Elizabeth Moslander, CPP, rises bright and early to check email on her phone to alert her of any pressing matters she might have to face during the day. She tends to the family cat and dog before getting her 12- and 15-year-old daughters ready for school. Prepared to face the day, she then embarks on her hour-long commute to worksites in the Chicago area.
As chair of the ASIS International Women in Security Council, Moslander sets aside time to discuss last-minute needs with officers on mornings that the council holds meetings. During meetings, the council discusses updates for its initiative to help women around the world achieve their security career goals.
Business as usual for Moslander involves incident and robbery response, developing enterprise life safety initiatives, resolving any security equipment breakages, reviewing facility security, and designing, implementing, and validating project system design.
Beyond splitting daughter chauffeuring duties with her husband David, Moslander loves baking, crafting with her girls, and watching a good comedy. She’s also trying her hand at Super Team tennis in 2019—a form of socialized tennis where the participants gather to play, eat, and socialize.

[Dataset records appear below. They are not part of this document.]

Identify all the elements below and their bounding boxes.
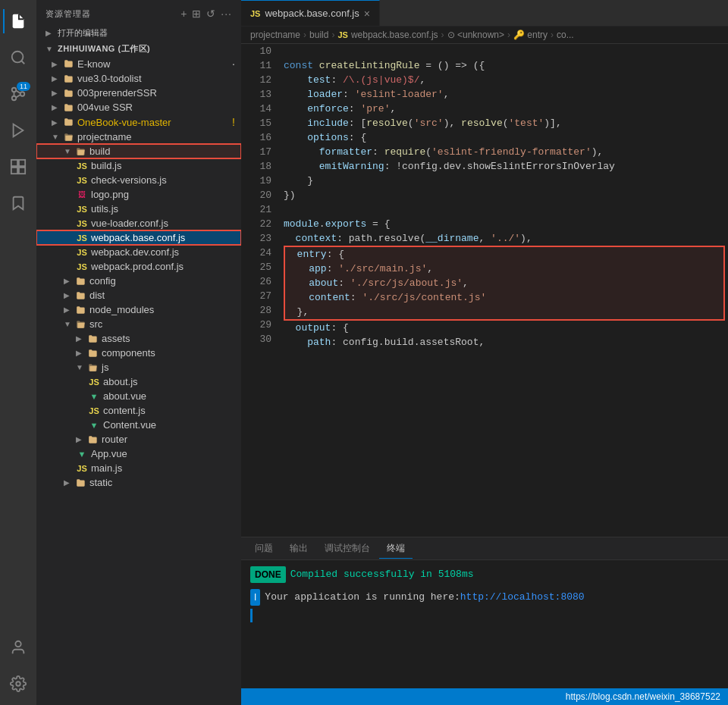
sidebar-item-build-js[interactable]: JS build.js bbox=[36, 158, 241, 173]
sidebar-item-check-versions[interactable]: JS check-versions.js bbox=[36, 173, 241, 187]
svg-line-7 bbox=[16, 95, 20, 98]
sidebar-item-projectname[interactable]: ▼ projectname bbox=[36, 130, 241, 144]
terminal-content[interactable]: DONE Compiled successfully in 5108ms I Y… bbox=[241, 560, 728, 688]
js-icon: JS bbox=[76, 233, 88, 243]
breadcrumb-sep: › bbox=[507, 30, 510, 40]
folder-icon bbox=[76, 276, 86, 287]
open-editors-label: 打开的编辑器 bbox=[58, 27, 108, 39]
sidebar-item-dist[interactable]: ▶ dist bbox=[36, 288, 241, 302]
refresh-icon[interactable]: ↺ bbox=[206, 8, 216, 20]
info-badge: I bbox=[250, 589, 260, 606]
sidebar-item-003prerender[interactable]: ▶ 003prerenderSSR bbox=[36, 86, 241, 100]
sidebar-item-js-folder[interactable]: ▼ js bbox=[36, 360, 241, 374]
sidebar-item-label: assets bbox=[102, 333, 130, 344]
workspace-title: ▼ ZHIHUIWANG (工作区) bbox=[36, 42, 241, 56]
folder-icon bbox=[64, 74, 74, 84]
chevron-icon: ▶ bbox=[64, 478, 73, 487]
sidebar-item-webpack-base[interactable]: JS webpack.base.conf.js bbox=[36, 230, 241, 245]
sidebar-item-vue3-todolist[interactable]: ▶ vue3.0-todolist bbox=[36, 71, 241, 86]
folder-open-icon bbox=[76, 319, 86, 330]
sidebar-item-e-know[interactable]: ▶ E-know · bbox=[36, 56, 241, 71]
breadcrumb-item-co: co... bbox=[557, 30, 574, 40]
breadcrumb-item-build: build bbox=[309, 30, 328, 40]
sidebar-item-main-js[interactable]: JS main.js bbox=[36, 461, 241, 475]
source-control-icon[interactable]: 11 bbox=[3, 79, 33, 109]
sidebar-item-components[interactable]: ▶ components bbox=[36, 346, 241, 360]
sidebar-item-src[interactable]: ▼ src bbox=[36, 317, 241, 331]
tab-label: webpack.base.conf.js bbox=[265, 8, 359, 19]
sidebar-item-build[interactable]: ▼ build bbox=[36, 144, 241, 158]
svg-point-0 bbox=[12, 52, 24, 63]
new-file-icon[interactable]: + bbox=[180, 8, 187, 20]
code-line bbox=[284, 202, 728, 217]
account-icon[interactable] bbox=[3, 632, 33, 663]
sidebar-item-about-js[interactable]: JS about.js bbox=[36, 374, 241, 389]
source-control-badge: 11 bbox=[17, 82, 30, 91]
sidebar-item-about-vue[interactable]: ▼ about.vue bbox=[36, 389, 241, 403]
sidebar-item-vue-loader[interactable]: JS vue-loader.conf.js bbox=[36, 216, 241, 230]
folder-open-icon bbox=[76, 146, 86, 157]
svg-point-2 bbox=[12, 88, 17, 92]
sidebar-item-logo-png[interactable]: 🖼 logo.png bbox=[36, 187, 241, 202]
sidebar-item-assets[interactable]: ▶ assets bbox=[36, 331, 241, 346]
sidebar-item-router[interactable]: ▶ router bbox=[36, 432, 241, 446]
code-line: app: './src/main.js', bbox=[285, 262, 723, 276]
code-line: test: /\.(js|vue)$/, bbox=[284, 73, 728, 87]
sidebar-item-static[interactable]: ▶ static bbox=[36, 475, 241, 490]
sidebar-item-webpack-dev[interactable]: JS webpack.dev.conf.js bbox=[36, 245, 241, 259]
tab-close-button[interactable]: × bbox=[364, 8, 370, 20]
chevron-icon: ▶ bbox=[76, 349, 85, 357]
panel-tab-debug[interactable]: 调试控制台 bbox=[317, 539, 378, 558]
breadcrumb-sep: › bbox=[303, 30, 306, 40]
warn-badge: ! bbox=[232, 116, 235, 128]
sidebar-item-label: App.vue bbox=[91, 448, 127, 459]
sidebar-item-app-vue[interactable]: ▼ App.vue bbox=[36, 446, 241, 461]
sidebar-item-content-vue[interactable]: ▼ Content.vue bbox=[36, 418, 241, 432]
folder-icon bbox=[88, 434, 99, 445]
sidebar-item-label: vue3.0-todolist bbox=[77, 73, 142, 84]
sidebar-item-utils-js[interactable]: JS utils.js bbox=[36, 202, 241, 216]
svg-point-5 bbox=[20, 92, 25, 96]
chevron-icon: ▶ bbox=[64, 277, 73, 285]
status-url[interactable]: https://blog.csdn.net/weixin_38687522 bbox=[566, 691, 720, 702]
sidebar-item-webpack-prod[interactable]: JS webpack.prod.conf.js bbox=[36, 259, 241, 274]
folder-open-icon bbox=[88, 362, 99, 373]
sidebar-item-onebook[interactable]: ▶ OneBook-vue-master ! bbox=[36, 114, 241, 130]
sidebar-item-004vue-ssr[interactable]: ▶ 004vue SSR bbox=[36, 100, 241, 114]
folder-icon bbox=[64, 58, 74, 69]
tab-js-icon: JS bbox=[250, 9, 260, 18]
folder-icon bbox=[64, 88, 74, 99]
localhost-url[interactable]: http://localhost:8080 bbox=[460, 590, 585, 605]
more-icon[interactable]: ··· bbox=[221, 8, 232, 20]
sidebar-item-node-modules[interactable]: ▶ node_modules bbox=[36, 302, 241, 317]
activity-bar: 11 bbox=[0, 0, 36, 705]
breadcrumb-js-icon: JS bbox=[337, 30, 347, 39]
search-icon[interactable] bbox=[3, 42, 33, 73]
terminal-line-running: I Your application is running here: http… bbox=[250, 589, 719, 606]
settings-icon[interactable] bbox=[3, 669, 33, 699]
panel-tab-output[interactable]: 输出 bbox=[282, 539, 315, 558]
folder-icon bbox=[76, 290, 86, 301]
sidebar-item-config[interactable]: ▶ config bbox=[36, 274, 241, 288]
main-editor: JS webpack.base.conf.js × projectname › … bbox=[241, 0, 728, 705]
chevron-icon: ▼ bbox=[76, 363, 85, 371]
chevron-icon: ▶ bbox=[64, 291, 73, 299]
code-line: entry: { bbox=[285, 247, 723, 262]
sidebar-item-label: OneBook-vue-master bbox=[77, 117, 171, 128]
bookmarks-icon[interactable] bbox=[3, 188, 33, 218]
tab-webpack-base[interactable]: JS webpack.base.conf.js × bbox=[241, 0, 380, 26]
extensions-icon[interactable] bbox=[3, 152, 33, 182]
line-numbers: 10 11 12 13 14 15 16 17 18 19 20 21 22 2… bbox=[241, 44, 278, 537]
folder-icon bbox=[64, 102, 74, 113]
panel-tab-problems[interactable]: 问题 bbox=[247, 539, 281, 558]
new-folder-icon[interactable]: ⊞ bbox=[192, 8, 202, 20]
open-editors-header[interactable]: ▶ 打开的编辑器 bbox=[36, 24, 241, 42]
panel-tab-terminal[interactable]: 终端 bbox=[379, 539, 413, 559]
run-icon[interactable] bbox=[3, 115, 33, 146]
sidebar-item-label: components bbox=[102, 347, 155, 359]
files-icon[interactable] bbox=[3, 6, 33, 36]
sidebar-item-content-js[interactable]: JS content.js bbox=[36, 403, 241, 418]
code-editor[interactable]: 10 11 12 13 14 15 16 17 18 19 20 21 22 2… bbox=[241, 44, 728, 537]
js-icon: JS bbox=[76, 205, 88, 214]
dot-badge: · bbox=[232, 58, 235, 70]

“We have a desperate need to bring the importance of this industry to the attention of the younger generation,” she adds. “Young people know about cybersecurity, but we have a lot of work to do to educate them about the many other diverse aspects of our industry.”
“It’s critical to maintain health, motivation, and perspective,” she says. “Don’t sacrifice so much to work that, at the end of the day, you find yourself asking if it was worth it. No one ever looks back at the end of their career and wishes they’d spent more time at work.”